• _Problem to solve_
Copy out each line of the listing below where the string "station" appears.

• _Data excerpts_

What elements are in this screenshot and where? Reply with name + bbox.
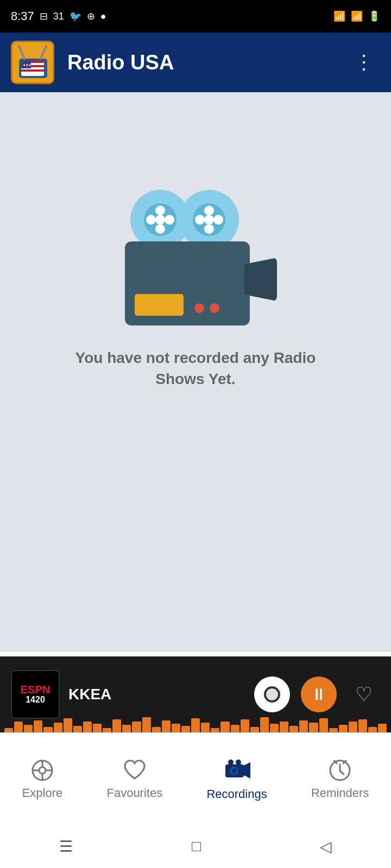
player-controls: ⏸ ♡ <box>254 676 380 712</box>
nav-back-button[interactable]: ◁ <box>320 838 332 856</box>
calendar-icon: 31 <box>53 11 64 22</box>
share-icon: ⊕ <box>87 10 95 22</box>
nav-home-button[interactable]: □ <box>192 838 201 855</box>
status-left: 8:37 ⊟ 31 🐦 ⊕ ● <box>11 9 106 23</box>
battery-icon: 🔋 <box>368 10 380 22</box>
record-icon <box>264 686 280 703</box>
svg-point-10 <box>39 767 46 774</box>
now-playing-bar: ESPN 1420 KKEA ⏸ ♡ <box>0 656 391 732</box>
app-logo: ★★★ <box>11 41 54 84</box>
espn-top-label: ESPN <box>21 684 50 695</box>
pause-icon: ⏸ <box>311 685 327 704</box>
camera-lens <box>135 294 184 316</box>
nav-menu-button[interactable]: ☰ <box>59 838 73 856</box>
svg-line-1 <box>19 46 24 59</box>
nav-favourites-label: Favourites <box>106 786 162 800</box>
svg-rect-6 <box>21 69 44 72</box>
svg-point-19 <box>228 760 234 765</box>
heart-icon: ♡ <box>355 683 373 706</box>
status-time: 8:37 <box>11 9 34 23</box>
svg-line-23 <box>340 771 344 774</box>
favourites-icon <box>122 758 147 783</box>
nav-favourites[interactable]: Favourites <box>96 752 173 806</box>
nav-reminders[interactable]: Reminders <box>300 752 380 806</box>
film-reel-right <box>179 190 239 250</box>
record-button[interactable] <box>254 676 290 712</box>
nav-reminders-label: Reminders <box>311 786 369 800</box>
status-right: 📶 📶 🔋 <box>333 10 380 22</box>
nav-explore[interactable]: Explore <box>11 752 74 806</box>
camera-body <box>125 241 250 326</box>
dot-icon: ● <box>100 11 106 22</box>
station-name: KKEA <box>68 686 245 703</box>
favorite-button[interactable]: ♡ <box>348 678 380 711</box>
twitter-icon: 🐦 <box>70 10 81 22</box>
svg-text:★★★: ★★★ <box>23 63 31 67</box>
empty-state: You have not recorded any Radio Shows Ye… <box>60 190 331 390</box>
main-content: You have not recorded any Radio Shows Ye… <box>0 92 391 716</box>
system-nav: ☰ □ ◁ <box>0 825 391 868</box>
station-logo: ESPN 1420 <box>11 670 60 719</box>
recordings-icon <box>223 757 250 784</box>
reminders-icon <box>327 758 352 783</box>
svg-line-2 <box>41 46 46 59</box>
app-bar: ★★★ Radio USA ⋮ <box>0 33 391 92</box>
pause-button[interactable]: ⏸ <box>301 676 337 712</box>
empty-state-illustration <box>119 190 272 326</box>
status-bar: 8:37 ⊟ 31 🐦 ⊕ ● 📶 📶 🔋 <box>0 0 391 33</box>
svg-marker-16 <box>244 762 250 778</box>
empty-state-message: You have not recorded any Radio Shows Ye… <box>60 347 331 390</box>
nav-recordings-label: Recordings <box>206 787 267 801</box>
svg-point-20 <box>236 760 241 765</box>
msg-icon: ⊟ <box>40 10 48 22</box>
waveform <box>0 717 391 732</box>
bottom-nav: Explore Favourites Recordings <box>0 732 391 825</box>
espn-bottom-label: 1420 <box>26 695 45 705</box>
svg-point-18 <box>232 769 236 773</box>
more-options-button[interactable]: ⋮ <box>349 46 380 79</box>
nav-recordings[interactable]: Recordings <box>195 751 278 807</box>
app-title: Radio USA <box>67 51 349 74</box>
explore-icon <box>30 758 55 783</box>
camera-viewfinder <box>244 258 277 301</box>
nav-explore-label: Explore <box>22 786 63 800</box>
signal-icon: 📶 <box>351 10 363 22</box>
camera-dots <box>194 303 219 313</box>
wifi-icon: 📶 <box>333 10 345 22</box>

• _Task result_
station-name: KKEA <box>68 686 245 703</box>
station-logo: ESPN 1420 <box>11 670 60 719</box>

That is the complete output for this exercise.